Back in 2012, before real 4G LTE came out, AT&T had a 3G network. AT&T rolled out a technology called HSPA+ that improved 3G speeds, and AT&T branded that faster 3G network “4G.” AT&T got everyone—including Apple—to call its 3G HSPA+ network “4G.”
If you used an iPhone back then and you were on AT&T’s network, you saw the “3G” logo transform to “4G” overnight. But nothing changed except AT&T’s marketing terms. That’s happening again with the transformation from “4G” to “5G E.”
Other carriers weren’t innocent back then either. T-Mobile called its 3G HSPA+ network “4G” back in 2010, and Sprint called its old WiMax network 4G before switching to 4G LTE.
Today, everyone uses the term “4G LTE” to refer to real 4G networks that aren’t just those old rebranded 3G networks.
Why AT&T Is Making This So Confusing
Cellular carriers like AT&T want to make this confusing. There’s a lot of justified hype about 5G, so AT&T wants to make its network look better by sticking a “5G E” logo on it—even if it’s not real 5G.
Everyone wants to be first to say they have a 5G network. The easiest way is by redefining exactly what 5G is.
As with 4G, the situation is quickly becoming a mess once again. Industry standards groups define specific technologies that are considered “5G” or “4G,” but cellular carriers use whatever terms they like to market their networks.

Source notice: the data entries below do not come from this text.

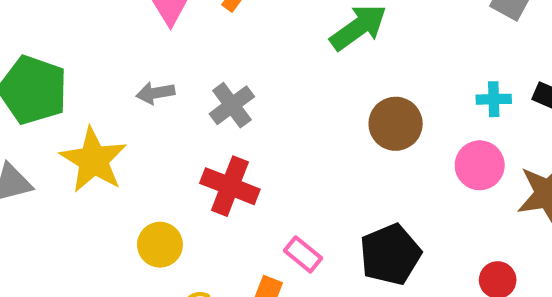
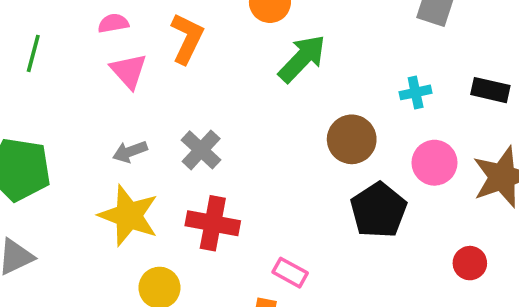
cyan cross: (494, 99) -> (416, 92), moved
yellow star: (93, 160) -> (129, 216), moved
black pentagon: (390, 254) -> (378, 210), moved

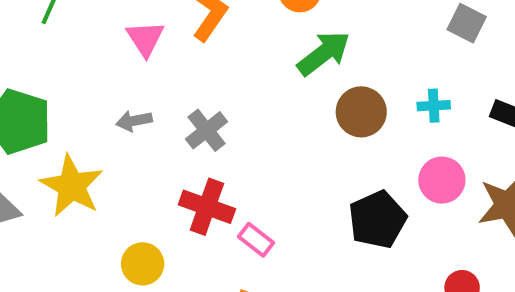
brown circle: (352, 139) -> (361, 112), moved
yellow star: (129, 216) -> (72, 186), moved
pink rectangle: (290, 273) -> (256, 240), moved

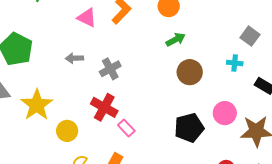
pink triangle: (145, 39) -> (87, 18), turned -40
green arrow: (324, 53) -> (176, 40), size x0.7
cyan cross: (434, 106) -> (235, 63), moved
yellow star: (72, 186) -> (37, 105), moved

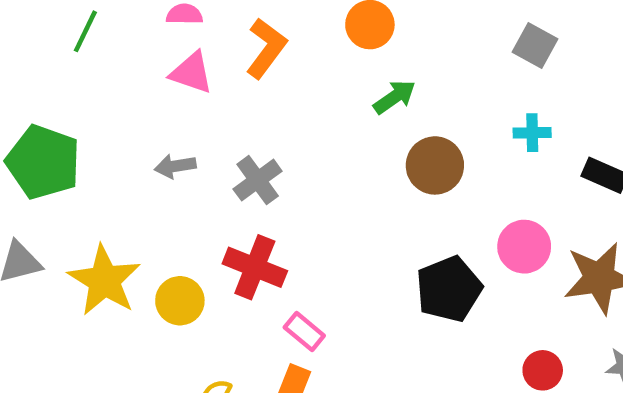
gray square: (250, 36) -> (535, 45), moved
pink rectangle: (126, 128) -> (304, 332), moved
yellow circle: (67, 131) -> (180, 301), moved

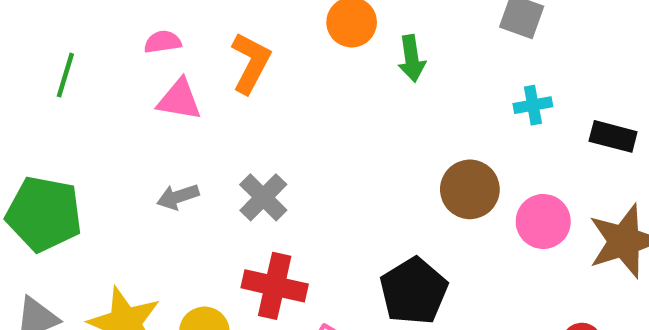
green arrow: (395, 97) -> (412, 58), moved, turned 126
brown circle: (435, 165) -> (470, 189), moved
black pentagon: (449, 289) -> (414, 291), moved

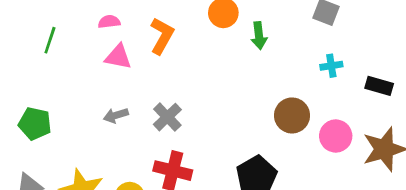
green pentagon: (44, 214) -> (35, 124), size x0.7

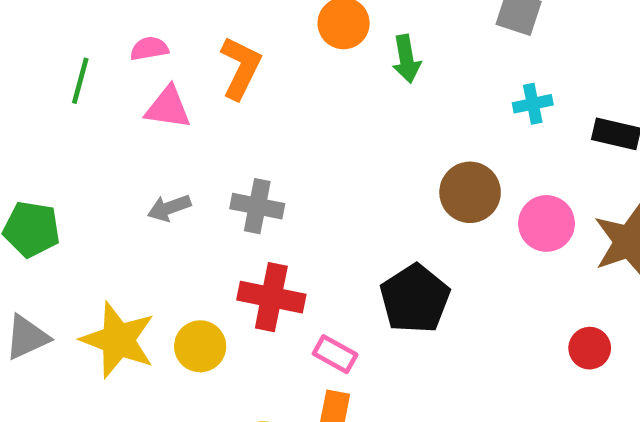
green line: (50, 40) -> (80, 81), moved
gray cross: (167, 117) -> (257, 206), turned -32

AT&T gets to hide behind the excuse that it’s saying “5G E,” not “5G.”
Of course, AT&T would say we’re wrong. AT&T would say it has improved its 4G LTE network, and that it wants to highlight how much faster the network now is. AT&T would also say that rolling out these technologies is somehow part of its network’s “evolution” to 5G, hence the name. But we don’t buy it.
Thankfully, no other cellular carriers are copying AT&T’s misleading marketing around 5G—for now.